Rasha Salman, 42, an engineer in Gaza City, was moved to tears.
“He brought joy to our hearts and dried some of our wounds,” she said. “For a few moments, he united us behind his cause, which is art.”
The singer with the bright smile and warm voice had put Palestinian pride center stage during the competition.
In a performance on Friday, many in the audience in the TV studio in Beirut jumped to their feet when he struck up his signature anthem to Palestinian nationalism, Raise the Kaffiyeh.
The show, produced by the Saudi-owned MBC Group, was broadcast from the Lebanese capital.
Now in its second season, this year’s competition began in March with 27 contestants.
Assaf, who was born to Palestinian parents in Libya and grew up in Gaza’s Khan Younis refugee camp, almost did not get to compete. He says he had to plead with Hamas to let him leave Gaza, then bribe Egyptian border guards to let him enter the country en route to Lebanon.
A fellow Palestinian gave up his slot during the audition phase because he believed Assaf had a better chance at winning.
As Assaf advanced in the competition, excitement and national pride kept building in the West Bank, Gaza and east Jerusalem, the territories where the Palestinians one day hope to establish a state.

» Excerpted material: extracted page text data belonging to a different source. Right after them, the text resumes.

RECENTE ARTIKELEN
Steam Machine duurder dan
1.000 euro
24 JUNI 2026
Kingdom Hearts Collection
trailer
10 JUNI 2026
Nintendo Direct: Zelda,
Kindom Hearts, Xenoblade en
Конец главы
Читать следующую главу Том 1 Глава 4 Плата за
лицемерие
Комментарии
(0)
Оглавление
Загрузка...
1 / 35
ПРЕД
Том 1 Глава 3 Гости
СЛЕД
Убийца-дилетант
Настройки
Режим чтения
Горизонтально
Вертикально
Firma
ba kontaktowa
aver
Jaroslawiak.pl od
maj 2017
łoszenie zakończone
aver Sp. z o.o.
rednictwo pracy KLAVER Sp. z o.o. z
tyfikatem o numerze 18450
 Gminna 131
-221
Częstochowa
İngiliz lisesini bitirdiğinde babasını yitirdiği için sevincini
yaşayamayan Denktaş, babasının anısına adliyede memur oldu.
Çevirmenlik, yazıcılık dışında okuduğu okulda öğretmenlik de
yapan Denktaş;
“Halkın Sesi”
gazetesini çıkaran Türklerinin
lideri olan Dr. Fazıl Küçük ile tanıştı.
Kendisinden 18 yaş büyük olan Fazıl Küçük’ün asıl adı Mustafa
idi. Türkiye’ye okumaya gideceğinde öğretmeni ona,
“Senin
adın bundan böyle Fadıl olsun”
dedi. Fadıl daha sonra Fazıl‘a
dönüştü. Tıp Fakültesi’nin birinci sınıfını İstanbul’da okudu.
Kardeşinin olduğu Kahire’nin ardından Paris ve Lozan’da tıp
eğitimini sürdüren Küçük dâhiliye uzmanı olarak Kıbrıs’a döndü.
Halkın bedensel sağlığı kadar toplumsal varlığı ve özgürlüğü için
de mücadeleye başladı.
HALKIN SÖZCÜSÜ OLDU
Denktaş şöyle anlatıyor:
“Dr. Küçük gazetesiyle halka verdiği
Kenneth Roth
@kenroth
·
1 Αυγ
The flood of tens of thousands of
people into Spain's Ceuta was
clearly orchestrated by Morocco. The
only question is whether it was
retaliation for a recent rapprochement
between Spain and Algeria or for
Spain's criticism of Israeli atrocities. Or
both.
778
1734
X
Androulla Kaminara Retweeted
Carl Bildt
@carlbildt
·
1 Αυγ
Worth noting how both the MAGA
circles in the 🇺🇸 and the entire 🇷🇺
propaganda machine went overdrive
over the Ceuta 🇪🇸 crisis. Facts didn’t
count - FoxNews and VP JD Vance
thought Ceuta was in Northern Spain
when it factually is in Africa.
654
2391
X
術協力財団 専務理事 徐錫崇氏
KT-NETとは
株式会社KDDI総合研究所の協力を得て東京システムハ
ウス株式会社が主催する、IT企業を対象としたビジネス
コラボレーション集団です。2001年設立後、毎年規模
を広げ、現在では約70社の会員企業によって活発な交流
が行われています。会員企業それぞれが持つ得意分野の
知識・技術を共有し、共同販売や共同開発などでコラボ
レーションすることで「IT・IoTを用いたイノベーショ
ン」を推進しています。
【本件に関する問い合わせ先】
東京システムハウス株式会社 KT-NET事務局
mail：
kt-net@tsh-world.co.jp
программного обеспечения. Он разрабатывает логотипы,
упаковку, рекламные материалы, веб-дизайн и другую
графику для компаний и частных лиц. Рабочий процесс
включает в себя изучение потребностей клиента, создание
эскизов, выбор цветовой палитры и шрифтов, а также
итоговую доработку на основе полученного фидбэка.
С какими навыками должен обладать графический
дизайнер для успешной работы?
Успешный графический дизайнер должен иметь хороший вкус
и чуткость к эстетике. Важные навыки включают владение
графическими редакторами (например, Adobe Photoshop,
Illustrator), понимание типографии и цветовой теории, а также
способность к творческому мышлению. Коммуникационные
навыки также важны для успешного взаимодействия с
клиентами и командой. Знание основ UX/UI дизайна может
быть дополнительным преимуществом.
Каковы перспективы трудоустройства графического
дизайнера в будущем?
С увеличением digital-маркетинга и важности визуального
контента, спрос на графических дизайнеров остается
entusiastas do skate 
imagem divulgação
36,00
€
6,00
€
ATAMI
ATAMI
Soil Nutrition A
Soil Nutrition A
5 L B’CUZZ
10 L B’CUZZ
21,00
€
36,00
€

Rooting for the talented performer has allowed Palestinians to feel as one people, forgetting at least briefly their political and geographic split.
Gaza is cut off from the West Bank and east Jerusalem, which lie on the other side of Israel. Israeli travel restrictions over the past decade have deepened that separation.
Since the Hamas takeover in 2007, Gaza has become more isolated, amid growing animosity between the Islamic militants and Palestinian President Mahmoud Abbas, who administers part of the West Bank.
Politicians have tried to latch on to Assaf’s popularity.
The Western-backed Abbas called Assaf last month to congratulate him on his strong showing and later, in a statement, urged people across the region to vote for the singer.
After Assaf’s victory, Abbas issued a statement saying: “This is a moment of pride and victory for our people, on the way to achieving the dream of establishing the independent state with Jerusalem as its capital.”
Hamas at first seemed critical of the Arab Idol fever sweeping Gaza, with a spokesman saying last month that the name and idea of the show are blasphemous.
However, Hamas is known for not going against public opinion. In a sign of a shift, a Hamas lawmaker in Gaza, Yehiyeh Moussa, last week praised Assaf as the “ambassador for Palestinian art.”
Some religious leaders, though, remained harshly critical.
Mohammed Salim, delivering a sermon on Friday at Islam’s third holiest shrine, the al-Aqsa Mosque in Jerusalem, said Palestinians lost sight of their struggle for independence by getting preoccupied with the show.
“Voting for songs and immorality, evil and sin is not only forbidden, it is a crime against the cause of our people,” he said.